The confirmation of the hypomethylated phenotype in rGBM patients using peripheral blood cells as biological source of gDNA confirms the utility of such non-invasive approach for our patients’ follow-up, since longer survival times were achieved by inhaled POH therapy. When compared to wild CC genotype, the homozygous TT genotype of rs1801133 (C677T) of MTHFR gene may be associated with an overall decrease in global gDNA methylation and longer survival time of rGBM patients under POH-based therapy.
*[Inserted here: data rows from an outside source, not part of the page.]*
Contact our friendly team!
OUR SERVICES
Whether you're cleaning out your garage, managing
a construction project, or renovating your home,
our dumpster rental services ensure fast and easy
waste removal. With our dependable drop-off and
Altogether, our results suggest that inhalation treatment of rGBM patients with POH mitigate the detrimental effects of global gDNA hypomethylation on tumor cell proliferation while fostering normalization of the MTHFR-mediate one-carbon folate metabolism in patients with recurrent glioblastoma harboring mutant variants for rs1801133 polymorphism. Importantly, baseline characteristics of the patient cohort showing a significant benefit from inhaled POH therapy (> 25 weeks survivors) can introduce unknown bias into the results; therefore, additional studies may be required to further validate the findings reported in this study.